ICT01, an anti-BTN3A monoclonal antibody, is being evaluated in the EVICTION study (NCT04243499), an international, multi-center Phase 1/2a clinical trial . This study is investigating ICT01 as monotherapy and in combination with immune checkpoint inhibitors in patients with advanced, relapsed/refractory solid and hematologic tumors . Researchers interested in clinical applications should monitor trial updates, interim analyses, and subsequent publications. For those designing future trials, the heterogeneous BTN3A1 expression observed in patient samples suggests potential benefit from a precision medicine approach with patient selection based on BTN3A1 expression levels.

How does BTN3A1 expression influence the tumor immune microenvironment in clinical samples?

In clinical samples, BTN3A1 expression positively correlates with immune infiltration of B cells, CD8+ T cells, naïve CD4+ T cells, and M2 macrophages . Furthermore, high BTN3A1 expression is associated with elevated levels of immunosuppressive factors including TGF-β, IL-10, and TIM-3 . To investigate these relationships in depth, researchers should perform multiplex immunohistochemistry or cytometry by time-of-flight (CyTOF) on clinical specimens to simultaneously visualize BTN3A1 expression and immune cell populations. Spatial analysis techniques can further reveal the proximity and potential interactions between BTN3A1-expressing cells and specific immune cell subtypes.

How might BTN3A1-targeting approaches be combined with other immunotherapies?

Given BTN3A1's role in immune regulation and its correlation with immune checkpoint molecules like TIM-3 , combination strategies targeting multiple immune pathways may enhance therapeutic efficacy. Researchers should design preclinical studies testing BTN3A1-targeting antibodies in combination with checkpoint inhibitors (anti-PD-1, anti-CTLA-4), cytokine therapies, CAR-T approaches, or cancer vaccines. These studies should assess not only tumor control but also immune activation parameters, potential synergistic effects, and toxicity profiles. Mechanistic investigations should determine if these combinations address distinct aspects of immune evasion or converge on common pathways.

What role might BTN3A1 play in resistance to current immunotherapies?

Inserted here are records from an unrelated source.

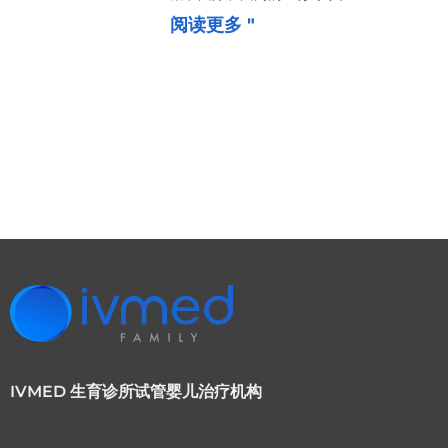
阅读更多 "
IVMED 生育诊所试管婴儿治疗机构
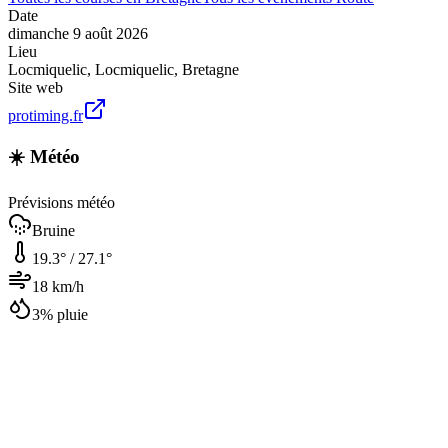
Date
dimanche 9 août 2026
Lieu
Locmiquelic
,
Locmiquelic
,
Bretagne
Site web
protiming.fr
☀️ Météo
Prévisions météo
Bruine
19.3
° /
27.1
°
18
km/h
3
% pluie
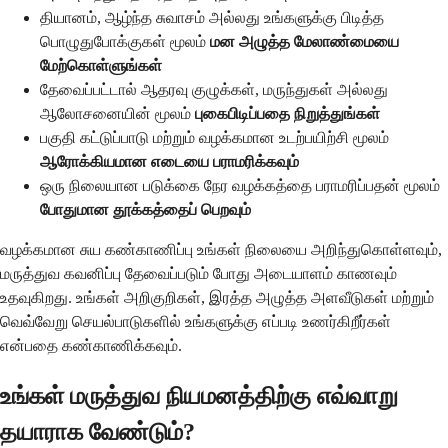
தியானம், ஆழ்ந்த சுவாசம் அல்லது உங்களுக்கு பிடித்த
பொழுதுபோக்குகள் மூலம்
மன அழுத்த மேலாண்மையை
மேற்கொள்ளுங்கள்
தேவைப்பட்டால் ஆதரவு குழுக்கள், மருந்துகள் அல்லது
ஆலோசனையின் மூலம்
புகைபிடிப்பதை நிறுத்துங்கள்
பகுதி கட்டுப்பாடு மற்றும் வழக்கமான உடற்பயிற்சி மூலம்
ஆரோக்கியமான எடையை பராமரிக்கவும்
ஒரு நிலையான படுக்கை நேர வழக்கத்தை பராமரிப்பதன் மூலம்
போதுமான தூக்கத்தைப் பெறவும்
வழக்கமான சுய கண்காணிப்பு உங்கள் நிலையை அறிந்துகொள்ளவும்,
மருத்துவ கவனிப்பு தேவைப்படும் போது அடையாளம் காணவும்
உதவுகிறது. உங்கள் அறிகுறிகள், இரத்த அழுத்த அளவீடுகள் மற்றும்
வெவ்வேறு செயல்பாடுகளில் உங்களுக்கு எப்படி உணர்கிறீர்கள்
என்பதை கண்காணிக்கவும்.
உங்கள் மருத்துவ நியமனத்திற்கு எவ்வாறு
தயாராக வேண்டும்?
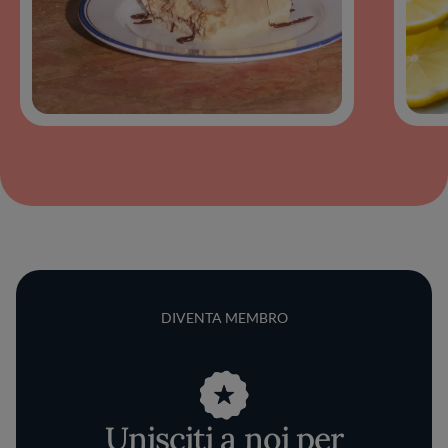
DIVENTA MEMBRO
Unisciti a noi per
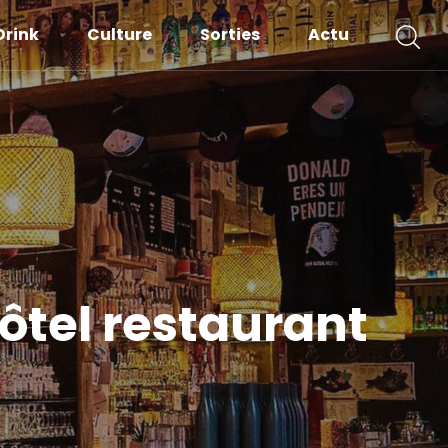
Drink
Culture
Sorties
Actu
hôtel restaurant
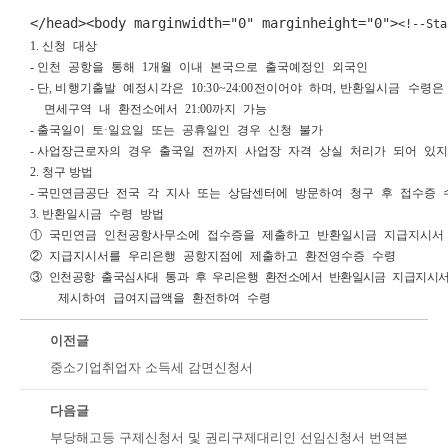
</head><body marginwidth="0" marginheight="0">
<!--Sta
1. 
신청 대상
- 
인천 공항을 통해 
1
개월 이내 본국으로 출국예정인 외국인
- 
단
, 
비행기출발 예정시각은 
10:30~24:00
전이어야 하며
, 
반환일시금 수령은
  면세구역 내 환전소에서 
21:00
까지 가능
- 
출국일이 토
·
일요일 또는 공휴일인 경우 신청 불가
- 
사업장근로자의 경우 출국일 전까지 사업장 자격 상실 처리가 되어 있지 
2. 
청구 방법
- 
국민연금공단 전국 각 지사 또는 상담센터에 방문하여 청구 후 접수증 
3. 
반환일시금 수령 방법
① 
국민연금 인천공항사무소에 접수증을 제출하고 반환일시금 지급지시서
② 
지급지시서를 우리은행 공항지점에 제출하고 환전영수증 수령
③ 
인천공항 출국심사대 통과 후 우리은행 환전소에서 반환일시금 지급지시
    제시하여 급여지급액을 환전하여 수령
이전글
중소기업취업자 소득세 감면신청서
다음글
부당해고등 구제신청서 및 권리구제대리인 선임신청서 번역본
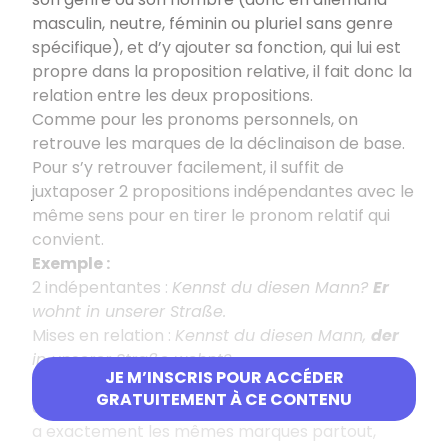
masculin, neutre, féminin ou pluriel sans genre
spécifique), et d’y ajouter sa fonction, qui lui est
propre dans la proposition relative, il fait donc la
relation entre les deux propositions.
Comme pour les pronoms personnels, on
retrouve les marques de la déclinaison de base.
Pour s’y retrouver facilement, il suffit de
juxtaposer 2 propositions indépendantes avec le
même sens pour en tirer le pronom relatif qui
convient.
Exemple :
2 indépentantes :
Kennst du diesen Mann?
Er
wohnt in unserer Straße.
Mises en relation :
Kennst du diesen Mann,
der
in unserer Straße wohnt?
JE M’INSCRIS POUR ACCÉDER
Il n’y a donc rien de nouveau à apprendre sur la
GRATUITEMENT À CE CONTENU
déclinaison pour manier les relatifs, puisque l’on
a exactement les mêmes marques partout,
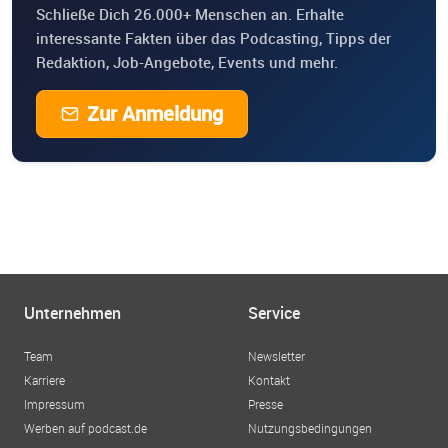
Schließe Dich 26.000+ Menschen an. Erhalte
interessante Fakten über das Podcasting, Tipps der
Redaktion, Job-Angebote, Events und mehr.
Zur Anmeldung
Unternehmen
Service
Team
Newsletter
Karriere
Kontakt
Impressum
Presse
Werben auf podcast.de
Nutzungsbedingungen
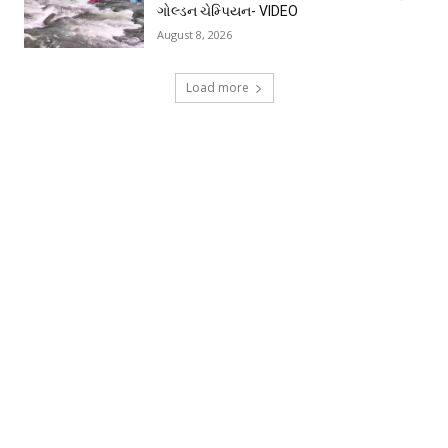
ગોલ્ડન ચેમ્પિયન- VIDEO
August 8, 2026
Load more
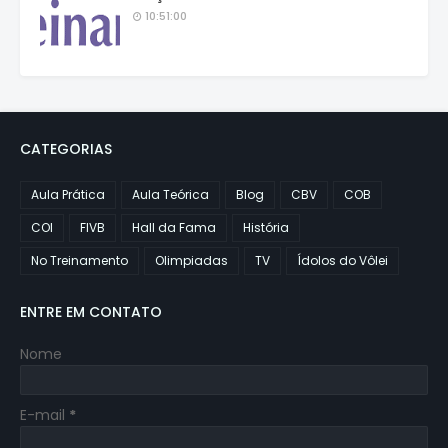
10:51:00
CATEGORIAS
Aula Prática
Aula Teórica
Blog
CBV
COB
COI
FIVB
Hall da Fama
História
No Treinamento
Olimpiadas
TV
Ídolos do Vôlei
ENTRE EM CONTATO
Nome
E-mail
*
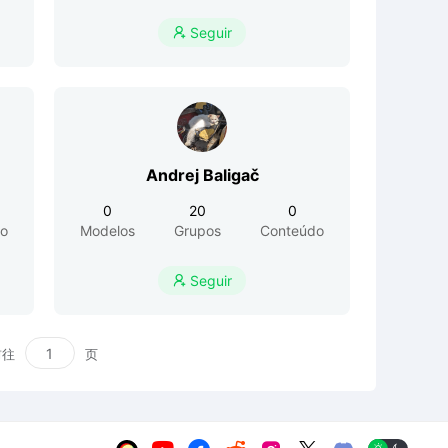
Seguir

Andrej Baligač
0
20
0
o
Modelos
Grupos
Conteúdo
Seguir

前往
页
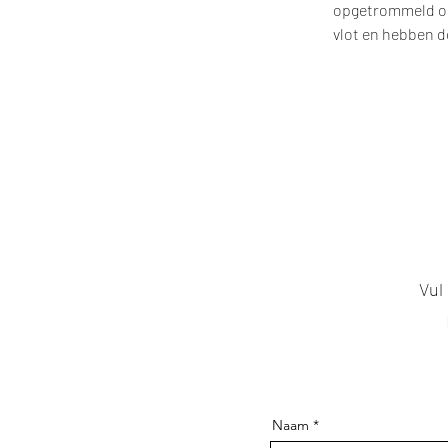
opgetrommeld om
vlot en hebben d
Vul
Naam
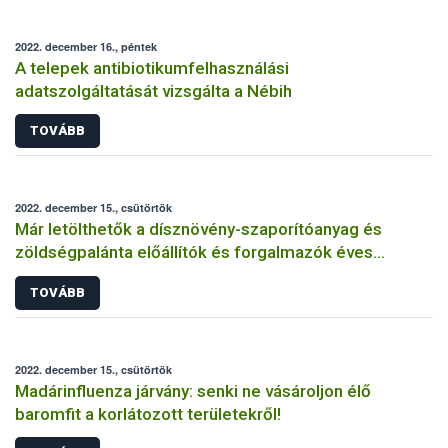
2022. december 16., péntek
A telepek antibiotikumfelhasználási
adatszolgáltatását vizsgálta a Nébih
TOVÁBB
2022. december 15., csütörtök
Már letölthetők a dísznövény-szaporítóanyag és
zöldségpalánta előállítók és forgalmazók éves
bejelentőlapjai
TOVÁBB
2022. december 15., csütörtök
Madárinfluenza járvány: senki ne vásároljon élő
baromfit a korlátozott területekről!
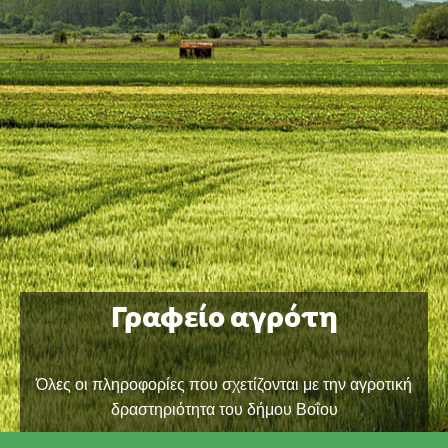
Γραφείο αγρότη
Όλες οι πληροφορίες που σχετίζονται με την αγροτική
δραστηριότητα του δήμου Βοΐου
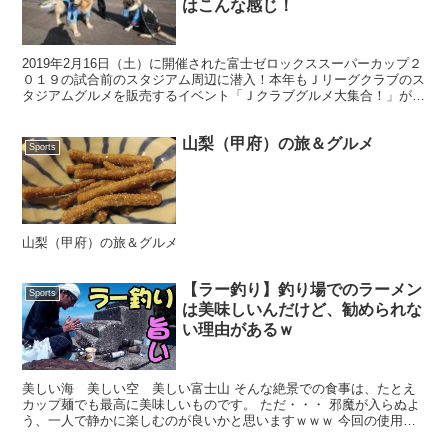
はこんな感じ！
2019年2月16日（土）に開催された富士ゼロックススーパーカップ２
０１９の試合前のスタジアム周辺に潜入！本年もＪリーグクラブのス
タジアムグルメを販売するイベント「Ｊクラブグルメ大集合！」が開
催。全国各地に広がるＪリーグのスタジアムやホーム...
山梨（甲府）の旅＆グルメ
Sports
山梨（甲府）の旅＆グルメ
【ラー釣り】釣り場でのラーメン
Sports
は美味しいんだけど、勧められな
い理由があるｗ
美しい海 美しい空 美しい富士山 そんな絶景での食事は、たとえ
カップ麺でも最高に美味しいものです。 ただ・・・ 邪魔が入らぬよ
う、一人で静かに楽しむのが良いかと思いますｗｗｗ 今回の使用タ
ックル Seebo シングルバーナー ガスバーナー ...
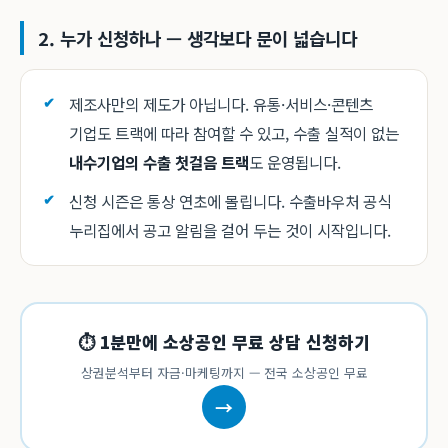
2. 누가 신청하나 — 생각보다 문이 넓습니다
제조사만의 제도가 아닙니다. 유통·서비스·콘텐츠
기업도 트랙에 따라 참여할 수 있고, 수출 실적이 없는
내수기업의 수출 첫걸음 트랙
도 운영됩니다.
신청 시즌은 통상 연초에 몰립니다. 수출바우처 공식
누리집에서 공고 알림을 걸어 두는 것이 시작입니다.
⏱ 1분만에 소상공인 무료 상담 신청하기
상권분석부터 자금·마케팅까지 — 전국 소상공인 무료
→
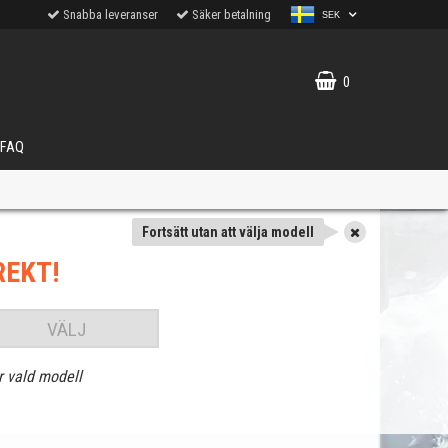
Snabba leveranser
Säker betalning
SEK
0
FAQ
Fortsätt utan att välja modell
REKT!
VÄLJ
r vald modell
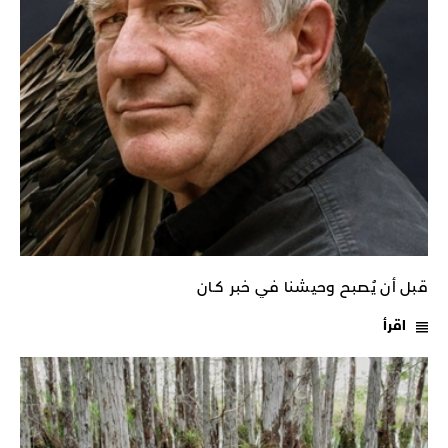
قبل أن يُصبح وحيشنا في خبر كـان
اقرأ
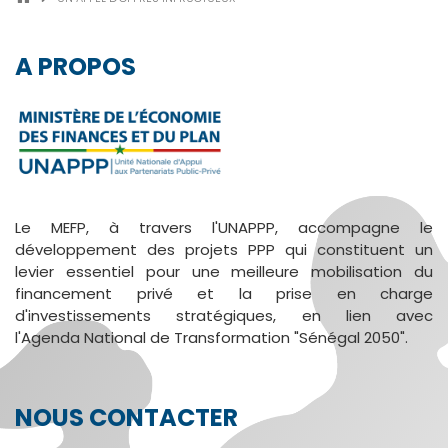
FIL
D'ARIANE
A PROPOS
Le MEFP, à travers l'UNAPPP, accompagne le
développement des projets PPP qui constituent un
levier essentiel pour une meilleure mobilisation du
financement privé et la prise en charge
d'investissements stratégiques, en lien avec
l'Agenda National de Transformation "Sénégal 2050".
NOUS CONTACTER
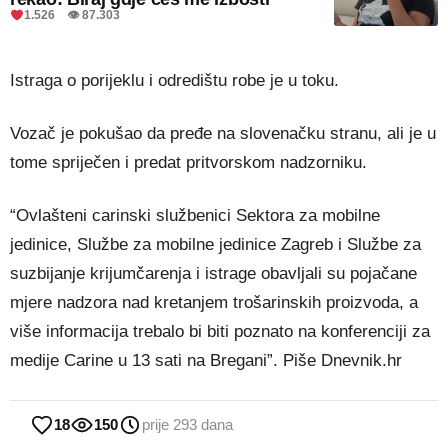
1.526 👁 87.303
Istraga o porijeklu i odredištu robe je u toku.
Vozač je pokušao da pređe na slovenačku stranu, ali je u
tome spriječen i predat pritvorskom nadzorniku.
“Ovlašteni carinski službenici Sektora za mobilne
jedinice, Službe za mobilne jedinice Zagreb i Službe za
suzbijanje krijumčarenja i istrage obavljali su pojačane
mjere nadzora nad kretanjem trošarinskih proizvoda, a
više informacija trebalo bi biti poznato na konferenciji za
medije Carine u 13 sati na Bregani”. Piše Dnevnik.hr
18
150
prije 293 dana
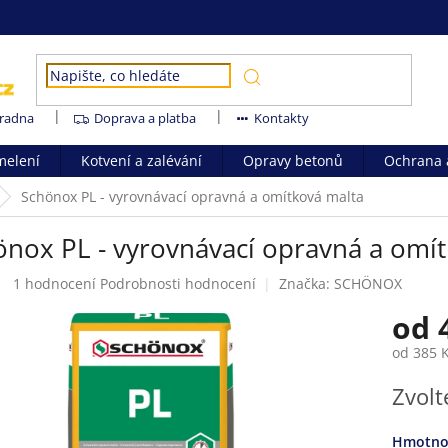
radna
Doprava a platba
Kontakty
melení
Kotvení a zalévání
Opravy betonů
Ochrana a
Schönox PL - vyrovnávací opravná a omítková malta
önox PL - vyrovnávací opravná a omí
Průměrné
1 hodnocení
Podrobnosti hodnocení
Značka:
SCHÖNOX
hodnocení
od
produktu
je
od
385 
5,0
z
Měrná
Zvolt
5
cena:
hvězdiček.
Hmotno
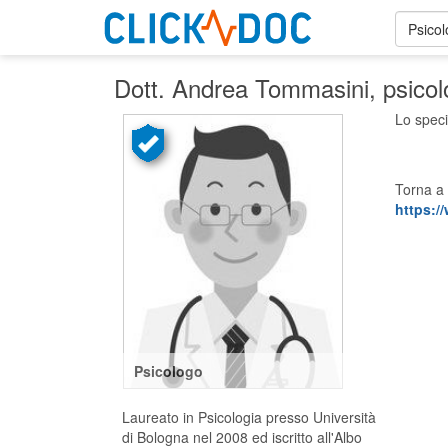
Psico
Dott. Andrea Tommasini
, psico
Lo speci
Torna a 
https:/
Psicologo
Laureato in Psicologia presso Università
di Bologna nel 2008 ed iscritto all'Albo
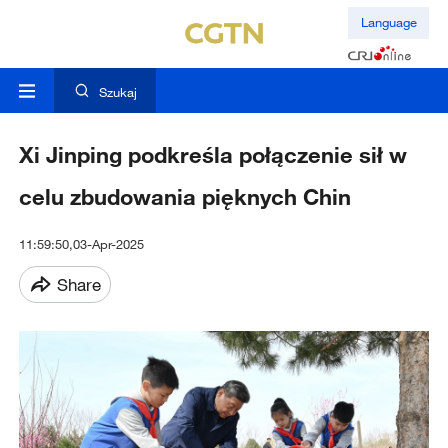
Language
Szukaj
Xi Jinping podkreśla połączenie sił w
celu zbudowania pięknych Chin
11:59:50,03-Apr-2025
Share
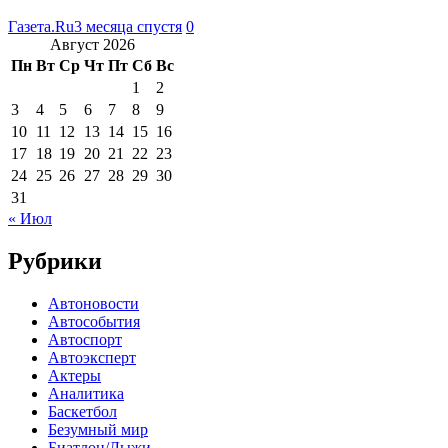
Газета.Ru
3 месяца спустя
0
Август 2026
Пн
Вт
Ср
Чт
Пт
Сб
Вс
1
2
3
4
5
6
7
8
9
10
11
12
13
14
15
16
17
18
19
20
21
22
23
24
25
26
27
28
29
30
31
« Июл
Рубрики
Автоновости
Автособытия
Автоспорт
Автоэксперт
Актеры
Аналитика
Баскетбол
Безумный мир
Биатлон/Лыжи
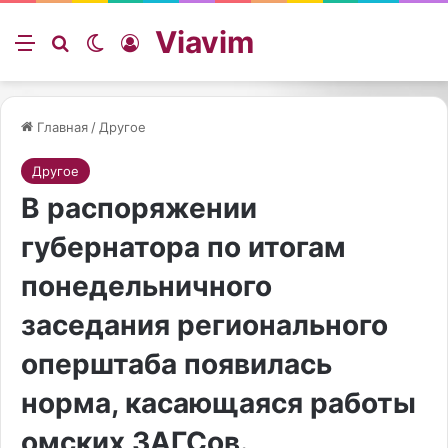
Viavim
Меню
Искать
Switch skin
Войти
Главная
/
Другое
Другое
В распоряжении
губернатора по итогам
понедельничного
заседания регионального
оперштаба появилась
норма, касающаяся работы
омских ЗАГСов.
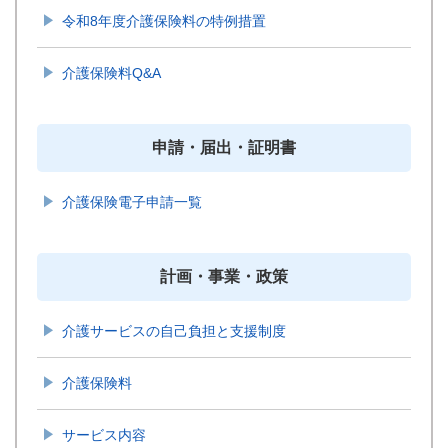
令和8年度介護保険料の特例措置
介護保険料Q&A
申請・届出・証明書
介護保険電子申請一覧
計画・事業・政策
介護サービスの自己負担と支援制度
介護保険料
サービス内容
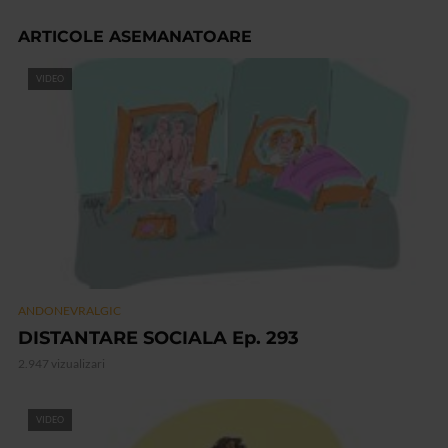
ARTICOLE ASEMANATOARE
VIDEO
ANDONEVRALGIC
DISTANTARE SOCIALA Ep. 293
2.947 vizualizari
VIDEO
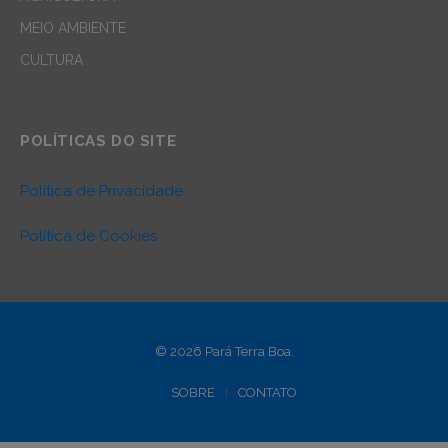
MEIO AMBIENTE
CULTURA
POLÍTICAS DO SITE
Política de Privacidade
Política de Cookies
© 2026 Pará Terra Boa.
SOBRE
CONTATO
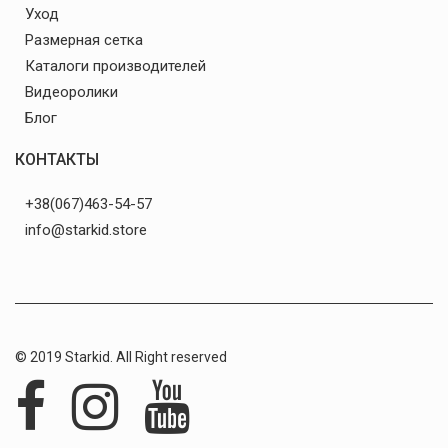
Уход
Размерная сетка
Каталоги производителей
Видеоролики
Блог
КОНТАКТЫ
+38(067)463-54-57
info@starkid.store
© 2019 Starkid. All Right reserved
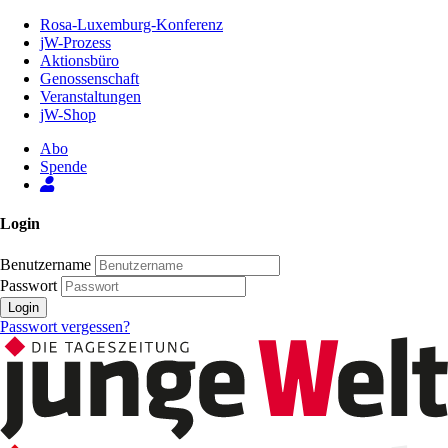
Zum
Rosa-Luxemburg-Konferenz
Inhalt
jW-Prozess
der
Aktionsbüro
Seite
Genossenschaft
Veranstaltungen
jW-Shop
Abo
Spende
Login
Benutzername
Passwort
Login
Passwort vergessen?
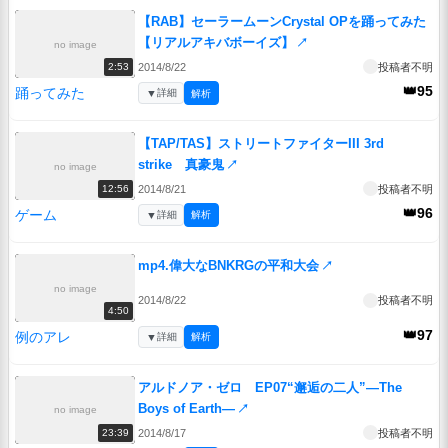
【RAB】セーラームーンCrystal OPを踊ってみた
【リアルアキバボーイズ】
↗
no image
2014/8/22
投稿者不明
2:53
👑95
踊ってみた
▼
詳細
解析
【TAP/TAS】ストリートファイターIII 3rd
strike 真豪鬼
↗
no image
2014/8/21
投稿者不明
12:56
👑96
ゲーム
▼
詳細
解析
mp4.偉大なBNKRGの平和大会
↗
no image
2014/8/22
投稿者不明
4:50
👑97
例のアレ
▼
詳細
解析
アルドノア・ゼロ EP07“邂逅の二人”―The
Boys of Earth―
↗
no image
2014/8/17
投稿者不明
23:39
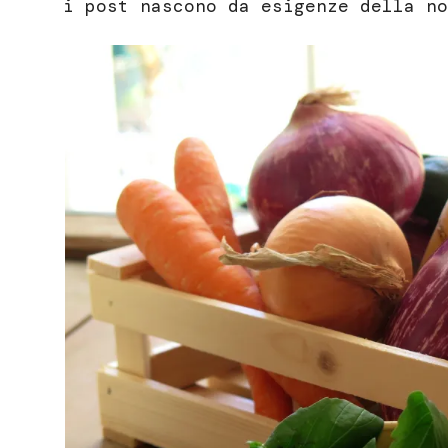
i post nascono da esigenze della no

High BTN3A1 expression correlates with immunosuppressive markers and poorer prognosis in glioblastoma , suggesting it might contribute to immunotherapy resistance. To investigate this hypothesis, researchers should analyze BTN3A1 expression in pre- and post-treatment samples from patients receiving immunotherapies, comparing responders versus non-responders. Functional studies in which BTN3A1 is manipulated in tumor models treated with immunotherapies can determine if BTN3A1 modulation affects treatment sensitivity. Single-cell analyses of resistant tumors may reveal if BTN3A1-expressing cells represent a specific subpopulation associated with treatment evasion.

How can BTN3A1 research inform the development of novel cancer biomarkers?

BTN3A1's differential expression across cancer types and its correlation with immune parameters position it as a potential component of multiparametric biomarker panels. Researchers should develop integrated biomarker approaches combining BTN3A1 with other immune-related markers to predict prognosis and treatment response. Machine learning algorithms applied to datasets with BTN3A1 expression, immune profile data, and clinical outcomes can identify optimal marker combinations. For clinical implementation, researchers should develop standardized assays suitable for routine pathology laboratories, potentially incorporating automated image analysis for consistent BTN3A1 quantification.